A ação empreendida na semana passada pela AGU (Advocacia-Geral da União), para remover ou rotular postagens feitas no X com críticas ao chamado Projeto da Misoginia, que está em tramitação na Câmara, ilustra de forma sinistra como a censura está se institucionalizando no país.

Antes concentrada no Judiciário, sobretudo no STF (Supremo Tribunal Federal), com o eterno Inquérito das Fake News, e no TSE (Tribunal Superior Eleitoral), com sua atuação enviesada nas eleições de 2022, a repressão agora estendeu seus tentáculos ao Executivo.

A pedido da deputada Erika Hilton (PSOL-SP),  a AGU – comandada pelo “companheiro” Jorge Messias, o Bessias, indicado pelo presidente Lula para assumir uma vaga no STF – atuou como um autêntico “Ministério da Verdade”, ao querer determinar o que pode e o que não pode ser dito sobre a proposta.
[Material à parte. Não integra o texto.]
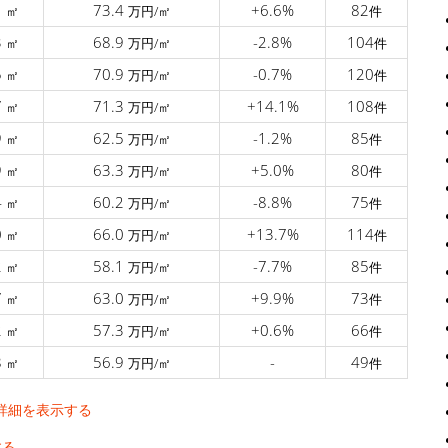
1
73.4
+6.6%
82
㎡
万円/㎡
件
3
68.9
-2.8%
104
㎡
万円/㎡
件
5
70.9
-0.7%
120
㎡
万円/㎡
件
7
71.3
+14.1%
108
㎡
万円/㎡
件
9
62.5
-1.2%
85
㎡
万円/㎡
件
9
63.3
+5.0%
80
㎡
万円/㎡
件
4
60.2
-8.8%
75
㎡
万円/㎡
件
0
66.0
+13.7%
114
㎡
万円/㎡
件
2
58.1
-7.7%
85
㎡
万円/㎡
件
7
63.0
+9.9%
73
㎡
万円/㎡
件
2
57.3
+0.6%
66
㎡
万円/㎡
件
8
56.9
-
49
㎡
万円/㎡
件
詳細を表示する
する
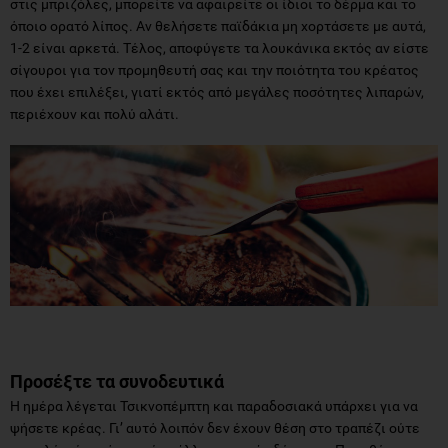
στις μπριζόλες, μπορείτε να αφαιρείτε οι ίδιοι το δέρμα και το
όποιο ορατό λίπος. Αν θελήσετε παϊδάκια μη χορτάσετε με αυτά,
1-2 είναι αρκετά. Τέλος, αποφύγετε τα λουκάνικα εκτός αν είστε
σίγουροι για τον προμηθευτή σας και την ποιότητα του κρέατος
που έχει επιλέξει, γιατί εκτός από μεγάλες ποσότητες λιπαρών,
περιέχουν και πολύ αλάτι.
Προσέξτε τα συνοδευτικά
Η ημέρα λέγεται Τσικνοπέμπτη και παραδοσιακά υπάρχει για να
ψήσετε κρέας. Γι’ αυτό λοιπόν δεν έχουν θέση στο τραπέζι ούτε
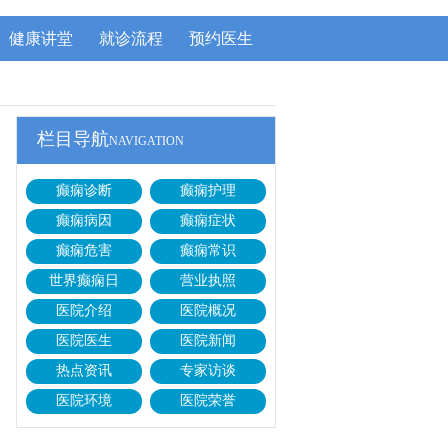
健康讲堂
就诊流程
预约医生
栏目导航
NAVIGATION
癫痫诊断
癫痫护理
癫痫病因
癫痫症状
癫痫危害
癫痫常识
世界癫痫日
营业执照
医院介绍
医院概况
医院医生
医院新闻
热点资讯
专家访谈
医院环境
医院荣誉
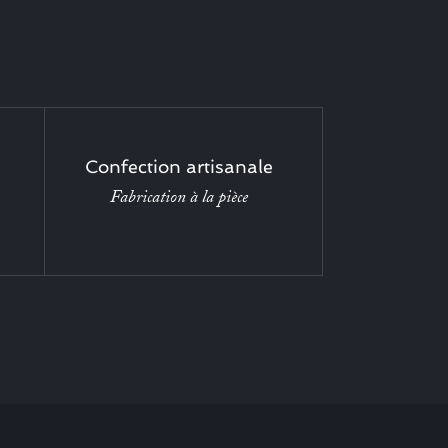
Confection artisanale
Fabrication à la pièce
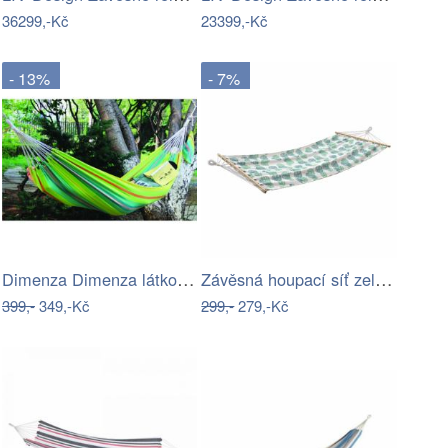
36299,-Kč
23399,-Kč
- 13%
- 7%
Dimenza Dimenza látková zahradní…
Závěsná houpací síť zelené listy
399,-
349,-Kč
299,-
279,-Kč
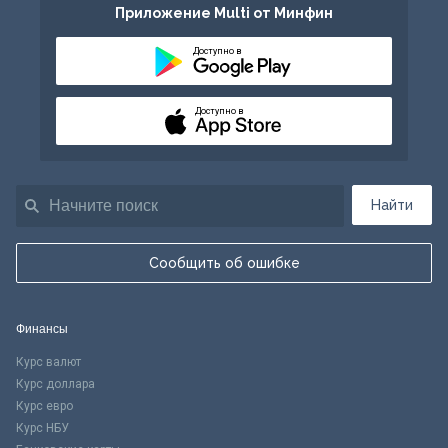
Приложение Multi от Минфин
Доступно в
Доступно в
Найти
Сообщить об ошибке
Финансы
Курс валют
Курс доллара
Курс евро
Курс НБУ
Extrapolando suas atribuições constitucionais de atuar em defesa da União, a AGU assumiu a posição – por meio da Procuradoria Nacional de Defesa da Democracia – de “fiscal de conteúdo”, com base em informações da “agência de checagem” Aos Fatos, conhecida pelo viés ideológico de esquerda.

Por meio de uma notificação extrajudicial ,pressionou o X a tirar do ar publicações de ao menos dez pessoas sobre a questão, entre elas a jornalista Madeleine Lacsko, também colunista da Gazeta do Povo. Incentivou ainda órgãos policiais e o Ministério Público a abrir investigações criminais contra seus autores.